With gaining a spot on the 2026 WSL world tour dependent on him winning the final two Challenger Series event, Jules quietly took his name off the competitor list for this month’s Pipe Challenger Pro and then posted: “Dreams of a WSL return fade away as I take @rivvia.projects by the horns. My true passion is building this brand into a reflection of my gratitude from the golden era in professional surfing which I’m very thankful to have experienced.”
As I wrote in this space in 2024 when Julian announced his comeback: “If Julian Wilson’s departure from the WSL world tour three years ago at the height of Covid cancellations and the gruelling isolation of hotel quarantine after travel was entirely predictable, his announcement last month that he will seek to return to it in 2025 came as a surprise to many, including this writer.”
I really thought he’d left his run just a little too late, that he’d been a couple of seasons too many out of the coloured jersey. But hold the phone! In May last year the one-time ASP world junior champion, 2018 world number two, and one of Australia’s top three pros on tour over a decade, finishing top 10 in seven of those seasons, burst out of the blocks at the Gold Coast Pro Trials at Burleigh Heads to win a wildcard into the main event, where he smashed all comers right up to the final, beaten only by a rampaging Filipe Toledo.
Two things were suddenly very clear: Jules still had what it takes, and he had the fire in his belly. Bring on the Challenger.
But it was over before it really began. A 49th place at his adopted-home event, the Newcastle Surfest, followed by a no-show at the Ballito Pro in South Africa and 65th in marginal conditions at Huntington. “Still waiting on a big boat to cruise by and send me a wave,” he posted to his Instagram.
As Stu Nettle noted on Swellnet, Jules used his time in Huntington to sign Mateus Herdy, the Brazilian upcomer who finished second, to Rivvia Projects, perhaps an early indicator that his interests were more focused on business than surf comps. After giving Portugal and Brazil a miss, he was down into the 80s on the ratings, meaning he needed to win the final two events. Decision time.

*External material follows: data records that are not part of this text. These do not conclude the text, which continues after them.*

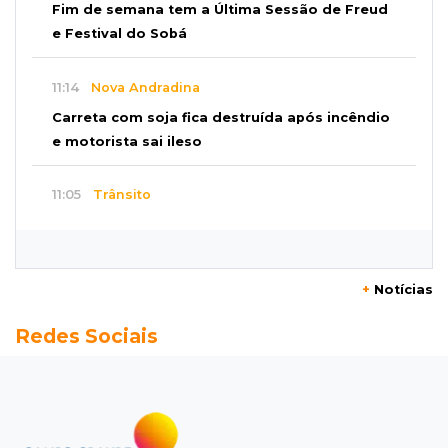
Fim de semana tem a Última Sessão de Freud
e Festival do Sobá
11:14
Nova Andradina
Carreta com soja fica destruída após incêndio
e motorista sai ileso
11:05
Trânsito
Motociclista é 2ª morte do dia no trânsito da
Capital
+
Notícias
10:47
Polícia investiga
Redes Sociais
Bebê some após mãe adolescente ir à casa de
mulher que conheceu na internet
10:46
Eleições 2026
Federação oficializa Delcídio e disputa ao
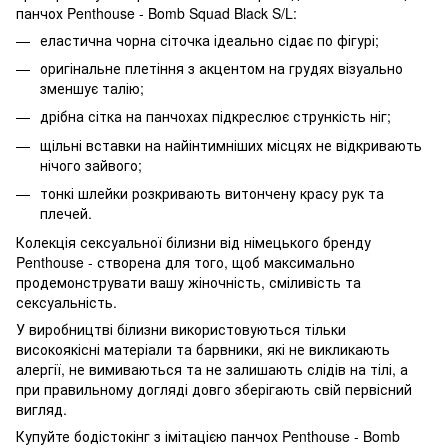
панчох Penthouse - Bomb Squad Black S/L:
еластична чорна сіточка ідеально сідає по фігурі;
оригінальне плетіння з акцентом на грудях візуально
зменшує талію;
дрібна сітка на панчохах підкреслює стрункість ніг;
щільні вставки на найінтимніших місцях не відкривають
нічого зайвого;
тонкі шлейки розкривають витончену красу рук та
плечей.
Колекція сексуальної білизни від німецького бренду
Penthouse - створена для того, щоб максимально
продемонструвати вашу жіночність, сміливість та
сексуальність.
У виробництві білизни використовуються тільки
високоякісні матеріали та барвники, які не викликають
алергії, не вимиваються та не залишають слідів на тілі, а
при правильному догляді довго зберігають свій первісний
вигляд.
Купуйте бодістокінг з імітацією панчох Penthouse - Bomb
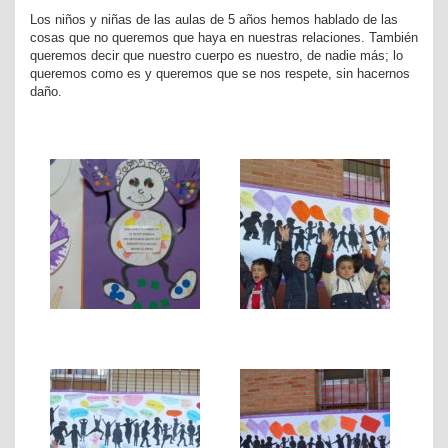
Los niños y niñas de las aulas de 5 años hemos hablado de las
cosas que no queremos que haya en nuestras relaciones. También
queremos decir que nuestro cuerpo es nuestro, de nadie más; lo
queremos como es y queremos que se nos respete, sin hacernos
daño.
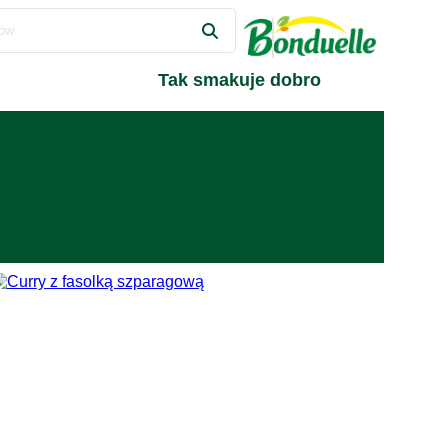
Tak smakuje dobro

Julian has always been an exciter, since breaking out of the longboard ranks as a pre-teen and developing a bag of trademark cutting edge moves as one of Quiksilver’s precociously brilliant “Young Guns” in the early 2000s, and in his best years on tour he was a beautifully precise surfer whose rail game was almost always on point but who could break the line unexpectedly to boost one of the best airs in the game.

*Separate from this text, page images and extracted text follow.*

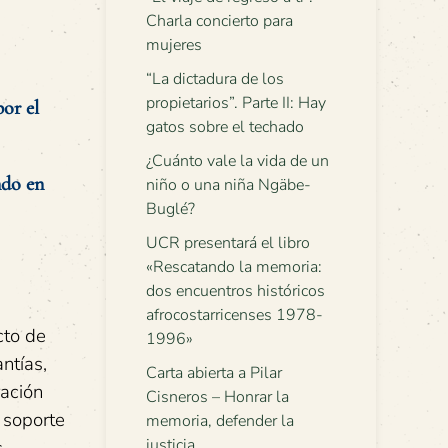
Charla concierto para
mujeres
“La dictadura de los
propietarios”. Parte II: Hay
por el
gatos sobre el techado
¿Cuánto vale la vida de un
ndo en
niño o una niña Ngäbe-
Buglé?
UCR presentará el libro
«Rescatando la memoria:
dos encuentros históricos
afrocostarricenses 1978-
cto de
1996»
ntías,
Carta abierta a Pilar
ración
Cisneros – Honrar la
 soporte
memoria, defender la
justicia
s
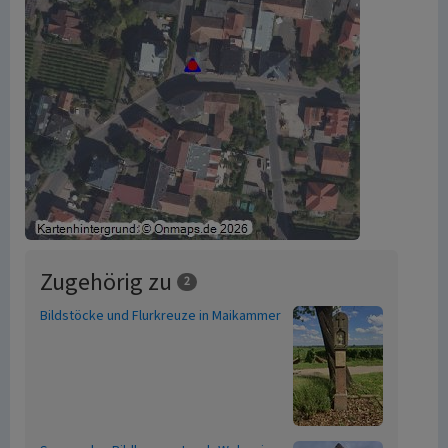
Zugehörig zu
2
Bildstöcke und Flurkreuze in Maikammer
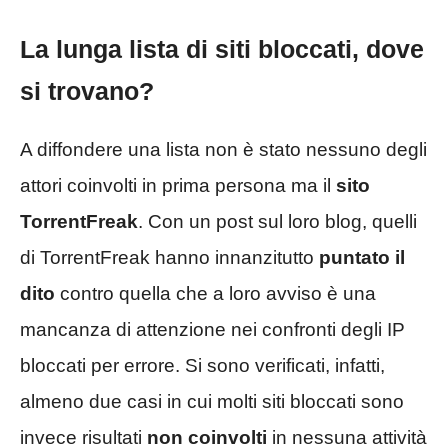
La lunga lista di siti bloccati, dove
si trovano?
A diffondere una lista non è stato nessuno degli
attori coinvolti in prima persona ma il
sito
TorrentFreak
. Con un post sul loro blog, quelli
di TorrentFreak hanno innanzitutto
puntato il
dito
contro quella che a loro avviso è una
mancanza di attenzione nei confronti degli IP
bloccati per errore. Si sono verificati, infatti,
almeno due casi in cui molti siti bloccati sono
invece risultati
non coinvolti
in nessuna attività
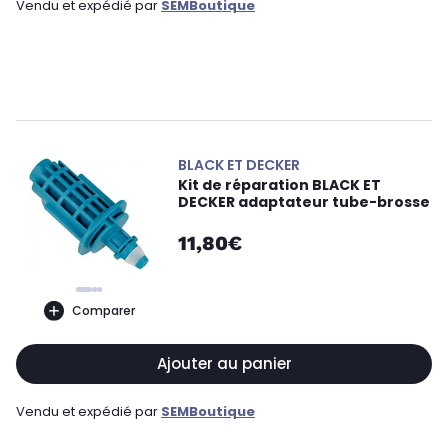
Vendu et expédié par
SEMBoutique
BLACK ET DECKER
Kit de réparation BLACK ET
DECKER adaptateur tube-brosse
11,80€
Comparer
Ajouter au panier
Vendu et expédié par
SEMBoutique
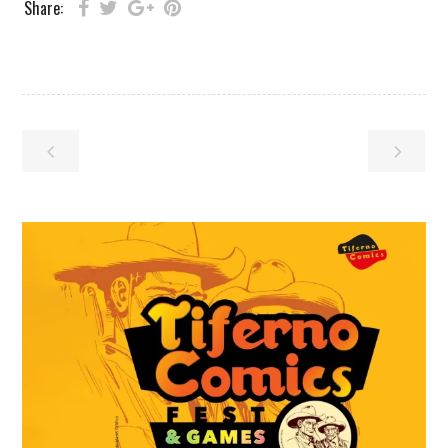
Share:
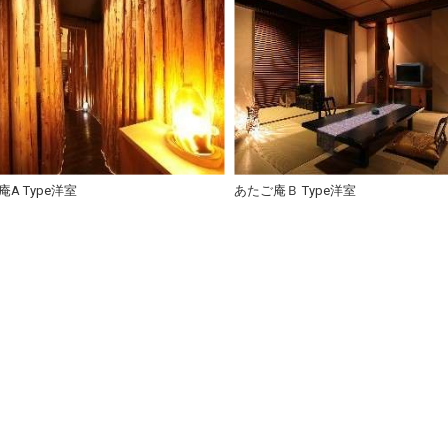
A Type洋室
あたご庵Ｂ Type洋室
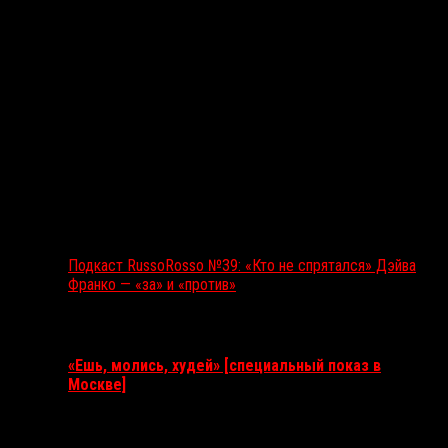
Подкаст RussoRosso №39: «Кто не спрятался» Дэйва
Франко — «за» и «против»
Ближайшие события
«Ешь, молись, худей» [специальный показ в
Москве]
11 августа 2026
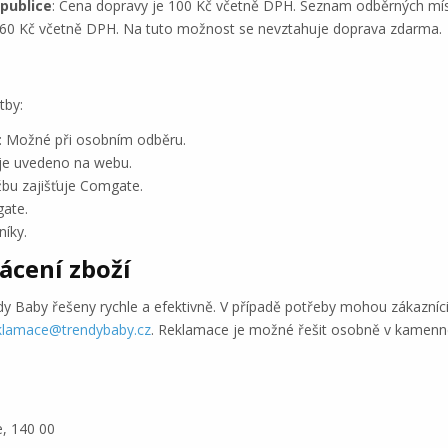
publice
: Cena dopravy je 100 Kč včetně DPH. Seznam odběrných mí
260 Kč včetně DPH. Na tuto možnost se nevztahuje doprava zdarma.
tby:
: Možné při osobním odběru.
u je uvedeno na webu.
užbu zajišťuje Comgate.
gate.
níky.
ácení zboží
y Baby řešeny rychle a efektivně. V případě potřeby mohou zákazníci
klamace@trendybaby.cz
. Reklamace je možné řešit osobně v kamenn
e, 140 00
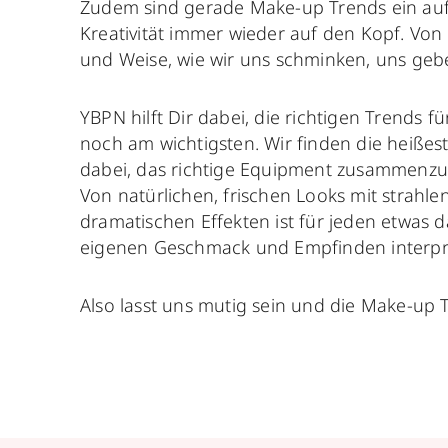
Zudem sind gerade Make-up Trends ein aufr
Kreativität immer wieder auf den Kopf. Von
und Weise, wie wir uns schminken, uns geb
YBPN hilft Dir dabei, die richtigen Trends 
noch am wichtigsten. Wir finden die heiße
dabei, das richtige Equipment zusammenzus
Von natürlichen, frischen Looks mit strahl
dramatischen Effekten ist für jeden etwas d
eigenen Geschmack und Empfinden interpreti
Also lasst uns mutig sein und die Make-up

But as I look back on his spectacular career and wish only the best for him, his family and his brand in 2026 and all the years to follow, one defining moment stands out in so many highlights of two decades at the top. In the final at J-Bay that fearful day in 2015, when he kicked out down the line and paddled frantically back out to where Mick Fanning was fighting for his life, he didn’t think twice. His mate, his rival was in trouble. He paddled faster towards that thrashing great white. That’s when we knew what kind of stuff Julian Wilson was made of.
Vale Bruce Webb
Just as we were gearing up for the festive season, the saddest news from the land of the long white cloud, another good man down, suddenly and unexpectedly. Bruce was the bestie of a bestie of mine, so a bestie once removed, but we had our share of good times together around the world, particularly in Indo, France and NZ
A highly successful Auckland businessman, Bruce was such a gentleman, in and out of the surf. He had waiting your turn down to an art form. I remember paddling up the line at Medewi with him after a set in which he’d been totally shut down by a local. I told him my Bali trick. You work out who the local alpha surfer is, wait until he catches a wave, then paddle up to him and say, wow, you ripped the bag out of that. In all the years I’ve been coming here, I don’t think I’ve ever seen anyone link up power turns like that.
That tells him two things. 1) you know good surfing when you see it, and b) you’ve been coming here for a while and because you’re so old it probably wouldn’t hurt if he let you have a wave or two. Bruce took all of this in, and then the alpha local got another wave. Bruce paddled straight over to him and started talking. I got a leftover one so I didn’t see what transpired for the next few minutes, but when I got back to the takeoff Bruce and Alpha Man had forgotten all about surfing, they were laughing and telling stories like old mates. That was Bruce, RIP.